その他の .gitlab-ci.yml 設定

環境変数の利用

GitLab が組込みでサポートする環境変数、Web UI から設定した環境変数、.gitlab-ci.yml 内で設定した環境変数が利用できます。

Uploaded Image

  script:
    - echo $GITLAB_USER_LOGIN
    - echo $AAA

出力例

$ echo $GITLAB_USER_LOGIN
root
$ echo $AAA
123

ビルド成果物を artifacts として保存

Job 実行後に、指定した paths にマッチするファイルを runner から GitLab にアップロードして保存できます。Web UI からダウンロードしたり、別の Job から利用することができます。

myjob:
  image: python:3.8-alpine
  script:
    - python --version
  artifacts:
    paths:
    - README.md
    expire_in: 1 week

出力例

$ python --version
Python 3.8.0
Uploading artifacts...
README.md: found 1 matching files
Uploading artifacts to coordinator... ok            id=11 responseStatus=201 Created token=nAHRxd3i
Job succeeded

Uploaded Image

ジョブ実行のスケジューリング

パイプラインは、git push をトリガーとした実行の他に、cron のようにスケジュールを設定して実行することもできます。
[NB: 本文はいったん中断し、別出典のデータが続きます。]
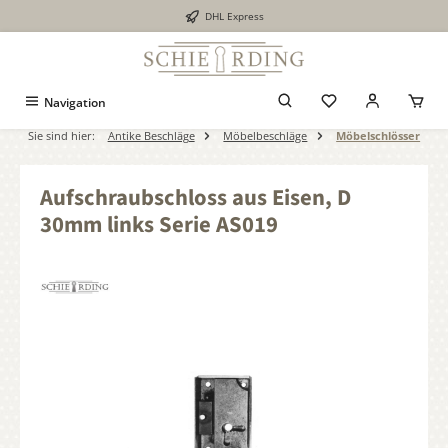
DHL Express
alt springen
Navigation
Sie sind hier:
Antike Beschläge
Möbelbeschläge
Möbelschlösser
Aufschraubschloss aus Eisen, D
30mm links Serie AS019
Bildergalerie überspringen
設定したスケジュールは Web UI から手動で任意のタイミングで実行することもできます。

Uploaded Image

スケジュールによるトリガー時のみ実行したい場合は onlyschedules を指定します。

myjob-only-schedules:
  image: python:3.8-alpine
  only:
    - schedules
  script:
    - echo myjob-only-schedules

myjob:
  image: python:3.8-alpine
  script:
    - echo myjob

Git submodules の利用

git submodule を利用するレポジトリの場合は GIT_SUBMODULE_STRATEGY 環境変数を設定する必要があることに注意します。